FOSS4G 2022 academic track

Nicolas Roelandt

Nicolas Roelandt is a GIS engineer at the Gustave Eiffel University
He is active in the OSGeo-fr chapter board, the OSGeoLive PSC and he is a FOSS4G enthusiast.


Sessions

08-24
16:45
30min
Crowdsourced acoustic open data analysis with FOSS4G tools
Nicolas Roelandt

Introduction

NoiseCapture is an Android application developed by the Gustave Eiffel University
and the CNRS as part of a participatory approach to environmental noise mapping.
The application is open-source and all its data are free.

The study presented here is a first analysis of the first three years of data
collection, through the prism of noise sources. The analysis only focused on the
labels filled in by the users and not on the sound spectrum of the measurement,
which will be studied later.

The aim was to determine whether known dynamics in environmental acoustics could
be recovered using collaborative data.

This preparatory work having to be consolidated and extended thereafter, and with
the will to include this study within the framework of the Open Science, an
attention was brought on the reproducibility aspect of the analysis.
This one was entirely realized with free software and literate programming techniques.

The context of the study, the tools and techniques used and the first results
obtained will be presented as well as the benefits of using literate programming
in this type of preparatory work.

Data

An article presenting this dataset was published in 2021 (Picaut et al. 2021).
It details the structure of the database and the data, the profile of the
contributors and the contributions but does not analyze the content of the data.
This is what this article proposes to begin.

The data used in this study correspond to contributions made between August 29, 2017
and August 28, 2020. During this period, nearly 70,000 unique contributors allowed
the collection of more than 260,000 tracks for a total of about 60 million seconds
of measurement. A trace is a collected recording, it contains the sound spectrum
(1 second, third octave) recorded by the phone coupled with its GPS positioning
(1 second). This information can be enriched by the contributor with labels.
There are 18 labels and the user can select one or more of them for each of the
traces made. They are detailed in (Picaut et al. 2021).
The preliminary work presented here focuses on the analysis of the proportion of
certain labels in the global sample at certain temporalities.

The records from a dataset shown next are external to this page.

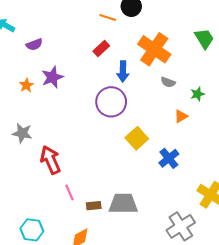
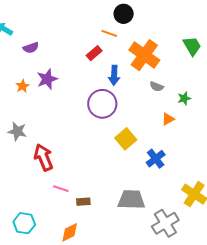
orange line: (108, 17) -> (109, 33), moved
pink line: (70, 192) -> (61, 189), turned -49
gray trapezoid: (123, 204) -> (131, 200), moved

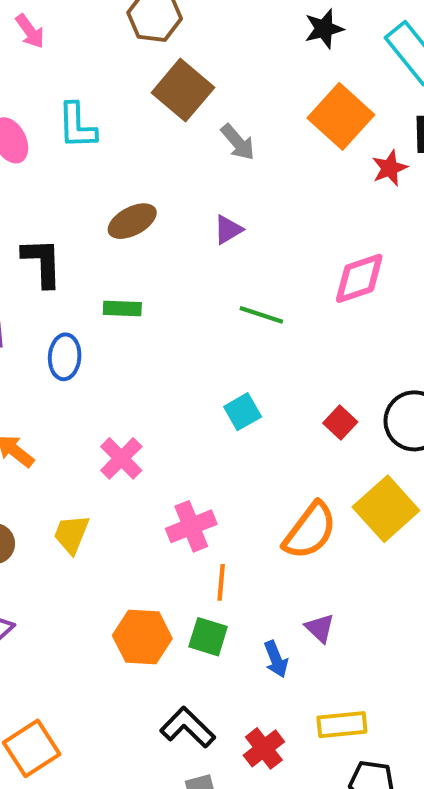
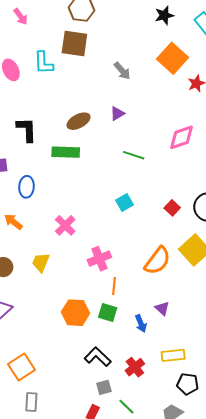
brown square: (183, 90) -> (74, 43), moved, turned -32
brown ellipse: (132, 221) -> (79, 121), moved
green rectangle: (122, 309) -> (66, 152), size x1.5
blue ellipse: (65, 357) -> (26, 187), moved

In addition to data from the collaborative collection, some additional data were
used to limit the study area. We chose to limit the geographical scope of this
preliminary study to metropolitan France because this area contains the largest
number of recordings.
The climate and sound dynamics are known and documented there.

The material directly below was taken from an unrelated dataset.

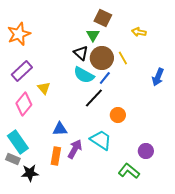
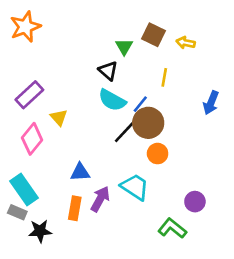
brown square: (103, 18) -> (154, 35), moved
orange star: (19, 34) -> (25, 27), moved
brown circle: (102, 58) -> (148, 123), moved
yellow line: (123, 58) -> (164, 77), turned 40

To facilitate the reproducibility of spatial filtering, it was decided to use
open data sets from recognized sources: the Natural Earth database
(Patterson and Kelso 2021) and the Admin Express database from the
National Institute of Geographic and Forest Information (Institut Géographique National 2021).

The study

Tools

PostGIS

The data are provided as a dump from a PostGreSQL/PostGIS database (Ramsey and Blasby 2001).
Several scripts perform much of the attribute and spatial filtering.
These filterings are saved in a materialized view whose data will be analyzed
with the R language.

R

The R language (R Core Team 2021)
is a programming language for data processing and statistics with many libraries
dedicated to geospatial data.
Rmarkdown allows to mix code and text in markdown for the dynamic production of
graphs, tables and documents.
It is one of the recommended means for literate programming.

Git

Git is a Distributed Version Control System (DVCS) (Chacon and Straub 2014).
It enables collaborative and decentralized work.
The choice of Git was natural as different collaborators are present on several
sites (Nantes, Lyon, Paris) and Git is already used within the UMRAE laboratory.

Implementation

The data are provided in the form of a PostGreSQL/PostGIS dump.
A server has been set up and the data loaded.
A materialized view was created in order to provide a stable access to the data
corresponding to the defined criteria.
These criteria are both attributive (filtering of certain tags, minimum and maximum
durations, etc.) and spatial (located in France, reduced trace area, etc.).
A Rmarkdown document establishes the connection with the view and then performs
the operations allowing to analyze the data.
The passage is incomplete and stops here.